An Upper Left Origin
A native of Oregon, Noah Fahlgren grew up with easy access to the natural world.
Living in the Willamette Valley, he was in the center of an ecologically diverse state: drive an hour west and he was at the coast. An hour east and he was surrounded by mountains. An inherent appreciation of nature and a fascination with science and computers helped to lead him to where he is today, principal investigator and director of our Data Science core facility at the Danforth Center.
From Lab Bench to Data Analysis
Like many scientists, invested teachers became powerful mentors in Noah’s life, and helped define his career. As an undergraduate student, he started working in the lab of Dr. Jim Carrington at Oregon State University. “Before I started working in the lab, I hadn’t thought about working with plants. I became really interested in the research they were doing in the Carrington Lab, so I decided to go to graduate school and work in the lab as a PhD student,” explains Noah.
At the same time, Noah began pursuing a career in plant science, a new technology was emerging in the scientific community: high-throughput DNA sequencing. “We went from sequencing a few hundred DNA molecules at a time to doing millions at a time.” A year into grad school, the lab was collecting so much data that he began learning how to program and do data analysis with a computer. “I shifted pretty hard away from lab work at that point.” He hasn’t looked back since.

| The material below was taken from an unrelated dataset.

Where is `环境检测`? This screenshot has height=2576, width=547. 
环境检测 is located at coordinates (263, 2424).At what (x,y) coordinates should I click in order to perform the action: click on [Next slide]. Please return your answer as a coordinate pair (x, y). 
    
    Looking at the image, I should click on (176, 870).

Data Science with a Mission
Today, Noah leads the Data Science Facility. His team builds computational tools that help other scientists solve big data problems. These custom tools could be anything from an algorithm, to a program, to the infrastructure that houses a particular suite of software tools. “A lot of times in science, you can’t just ask a question and use a tool that comes out of the box,” says Noah. As a result, he has made it his team’s mission to be a collaborative hub at the Danforth Center that creates tools that help bridge different areas of expertise.

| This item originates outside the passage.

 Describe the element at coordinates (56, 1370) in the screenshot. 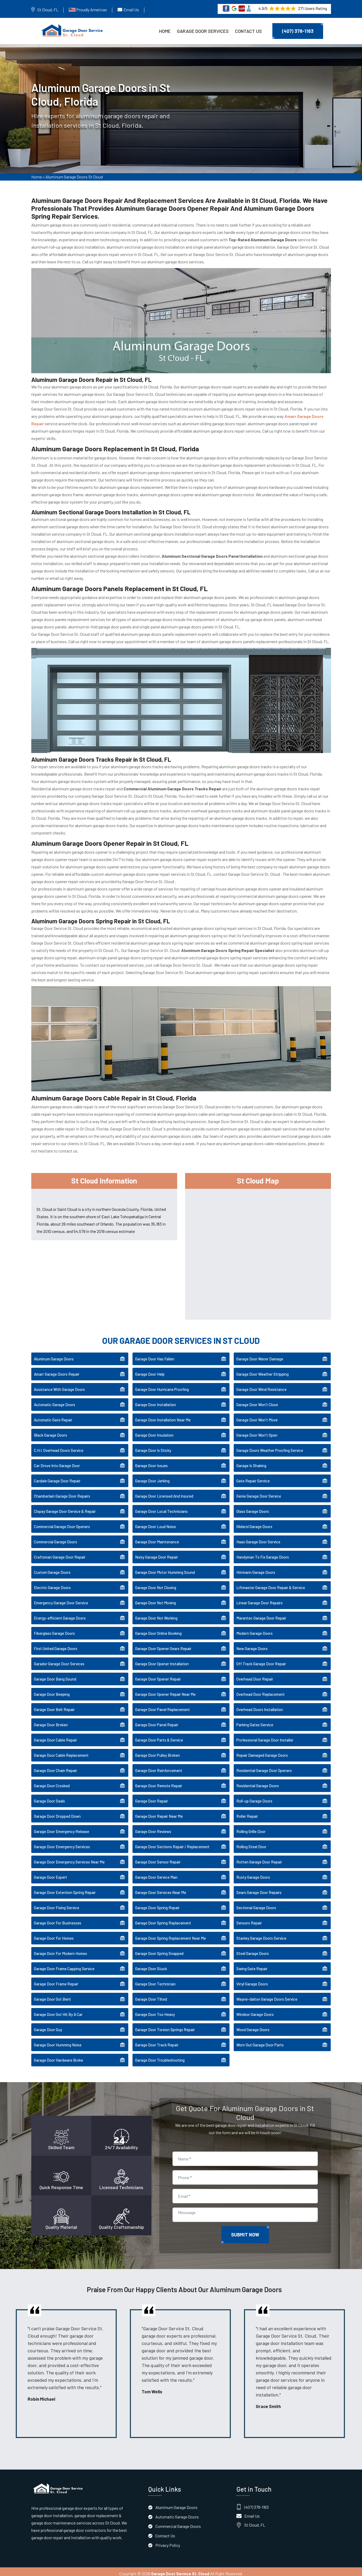

I see `Amarr Garage Doors Repair` at that location. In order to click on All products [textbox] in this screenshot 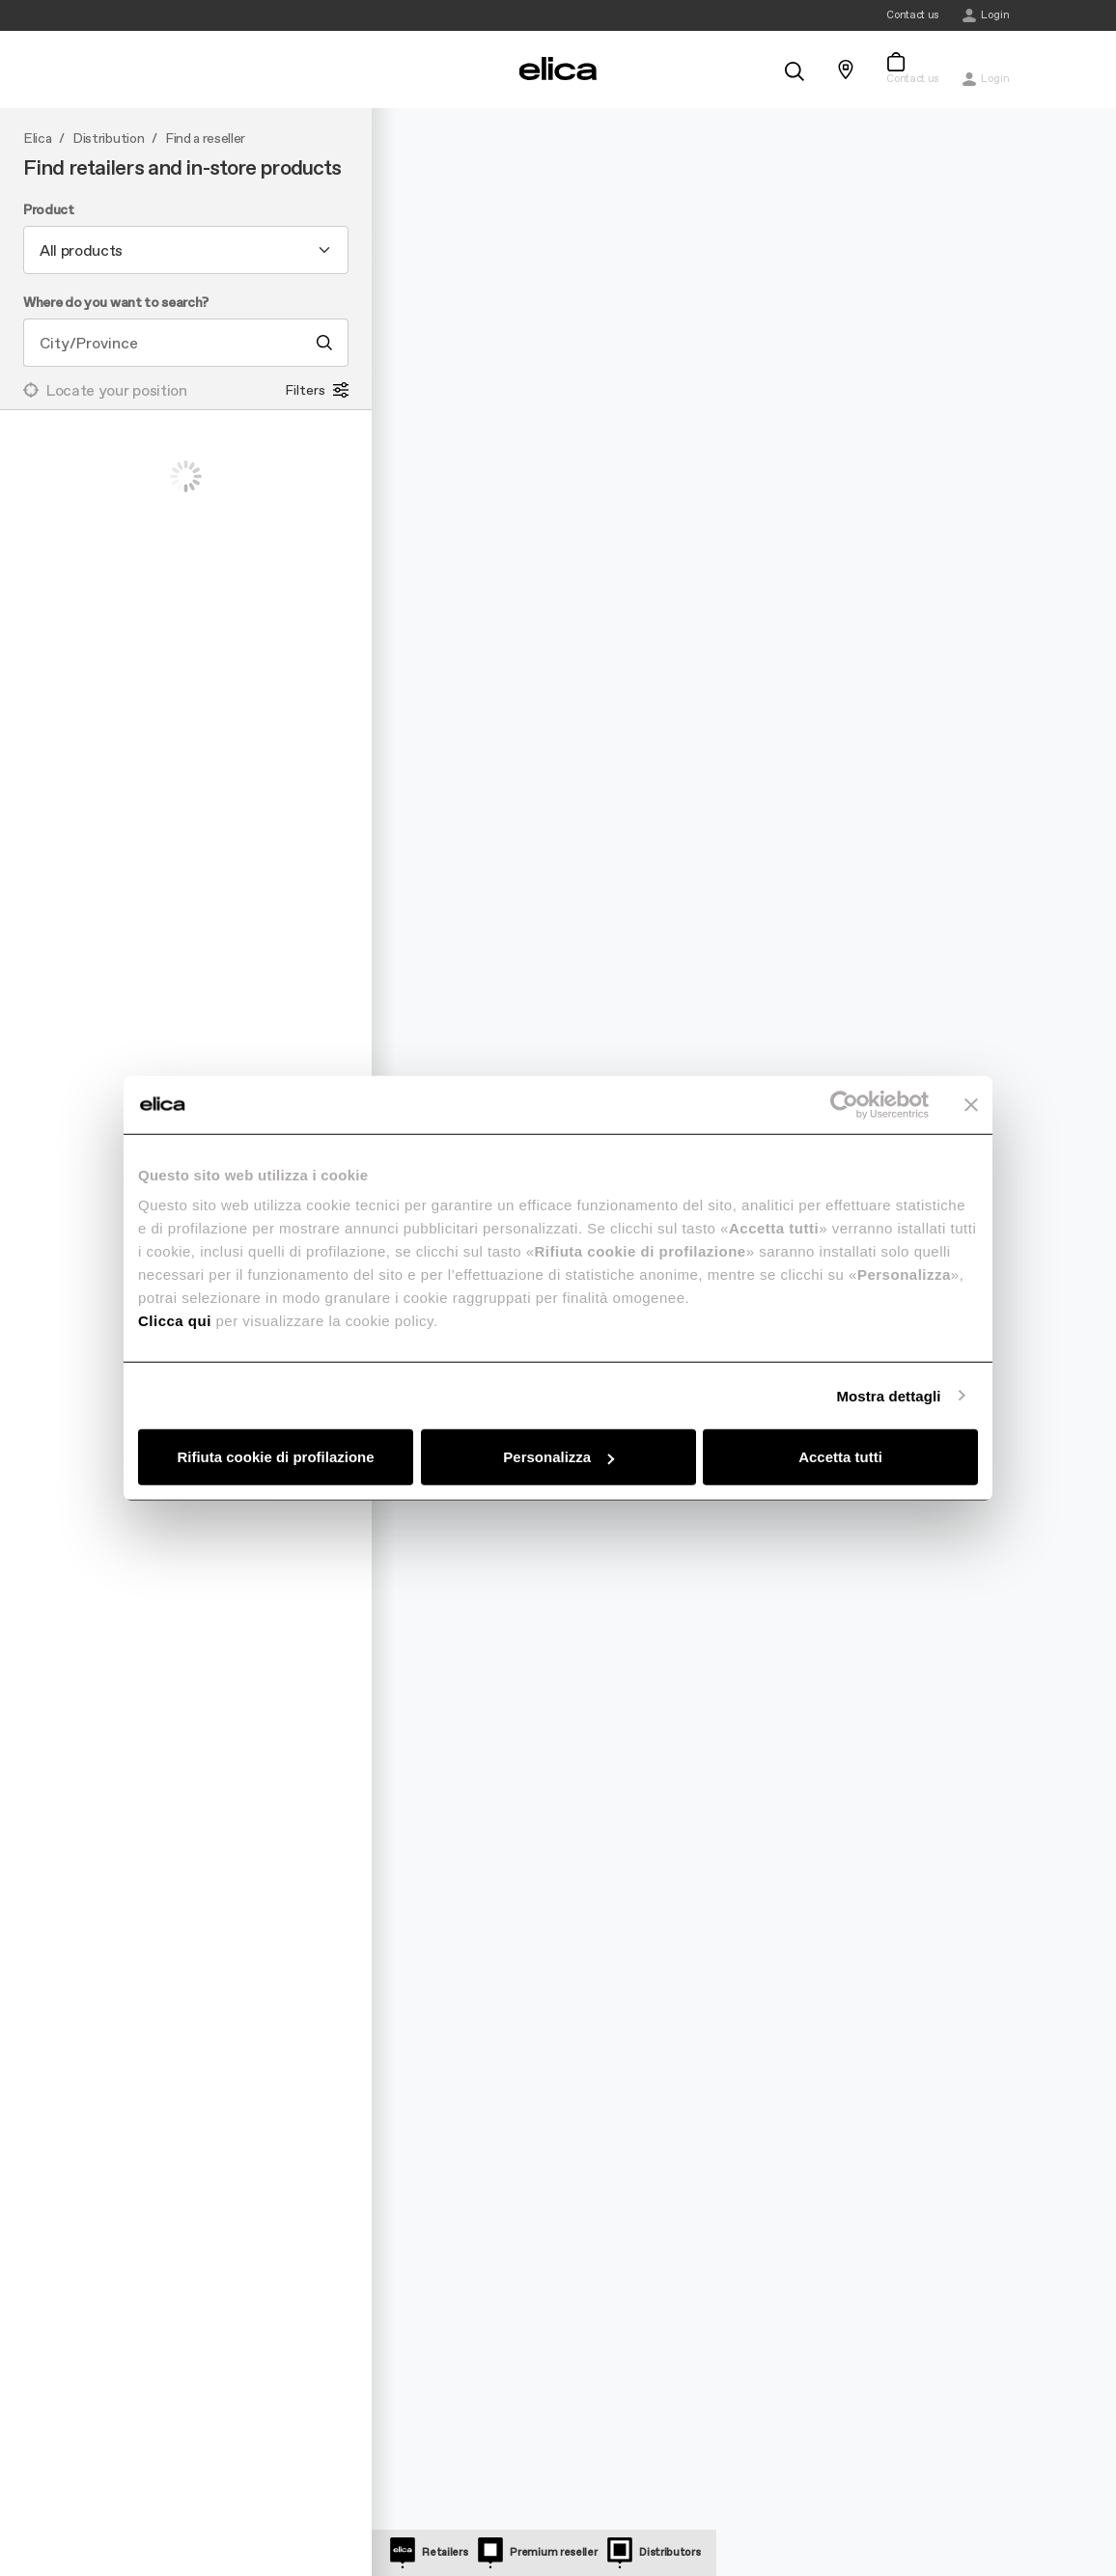, I will do `click(81, 250)`.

There is no better example of Noah’s mission-in-action than PlantCV, an open-source image analysis software package for plant phenotyping. PlantCV helps scientists get biologically meaningful data out of hundreds of thousands of images. “The software solves a big data problem because there are a lot of dimensions to the data we can derive from images. PlantCV is able to process all of that dimensionality and distill it into meaningful data that we can do something with, in a biological sense,” explains Noah.
When Noah and his collaborators developed PlantCV, it was important to them to make it accessible to everyone. “We want our tools to be usable by everybody, meaning you shouldn’t have to be a computer expert to use the tools, and they’re freely available.” That goes for all of the tools that Noah’s team develops. As a result, PlantCV is a tool that is used across the globe. Noah’s team has even made new components of PlantCV based on user feedback. By being easily accessible, the tools developed by Noah and his team are empowering scientists around the world.
Feeding The World, Faster
“Measuring phenotypic data is a major bottleneck when it comes to crop improvement,” explains Noah. Advances in DNA sequencing technology have made it quicker and more cost efficient to measure genetic variation, but collecting phenotypic data is still expensive because it involves lots of human time. By developing imaging and image analysis technologies, Noah is making it quicker and more cost efficient for researchers to monitor phenotypes. Being able to quickly and inexpensively measure both genetic and phenotypic data together would also drastically reduce the cost and time it takes to make informed breeding decisions, ultimately helping us improve crops at a faster rate. “We envision that imaging technologies, coupled with computer vision and machine learning analysis approaches will have an impact on each step of the crop improvement process, from basic research, to breeding, to precision agriculture applications. These technologies create their own bottlenecks because the datasets are big and complex, but that’s also what makes the work so exciting because the tools and infrastructure we develop can help to tackle these issues.”